Assistant

A year after bringing in its first major financing, privately held Circassia Ltd. closed an oversubscribed second round, adding £11 million (US$21.8 million) for expanding its portfolio of technologies aimed at regulating immune response and to accelerate ongoing clinical development programs in allergy.

To date, the Oxford, UK-based firm has raised about £17.5 million, including a £6 million funding round in January 2007 to support an upcoming Phase II study of its lead program in patients allergic to cat dander.

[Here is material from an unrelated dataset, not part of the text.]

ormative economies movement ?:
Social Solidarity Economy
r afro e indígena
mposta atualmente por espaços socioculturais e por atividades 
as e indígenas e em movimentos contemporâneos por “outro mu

The recent financing, which brings Circassia's cash balance to about £15 million, will "help us expand our portfolio and allow us to do more trials," said CEO Steve Harris, adding that it should "take us beyond the end of 2009."

The financing came "in a tough funding market," he said, crediting an investment syndicate that included new investors Goldman Sachs and Invesco Perpetual, along with existing investors Imperial Innovations and Lansdowne Partners.

Spun out of the Imperial College of London, Circassia was created to develop drugs for allergic rhinitis based on a technology that uses T-cell epitopes to desensitize the immune system.

Unlike more traditional immunotherapies, which are designed to dose patients with the whole antigen to build up tolerance - an approach that can produce serious side effects - Circassia's approach is to "take the T-cell epitopes from an antigen," isolated using the company's technology, and create a drug that "gives the therapeutic benefit without some of the side effects," Harris told BioWorld International.

The technologies identify short peptide sequences, usually 10 to 20 amino acids long, and those peptides then are selected for their ability to bind to multiple major histocompatibility Class II molecules on the surface of antigen-presenting cells.

Administration of the T-cell epitopes is designed to down-regulate the allergic response to the allergens from which the peptide originally was derived.

Importantly, because the peptides are kept short, they do not contain the B-cell epitopes, which are known to cross-link to IgE on the surface of mast cells. It's that cross-linking that causes anaphylactic reactions, Harris said.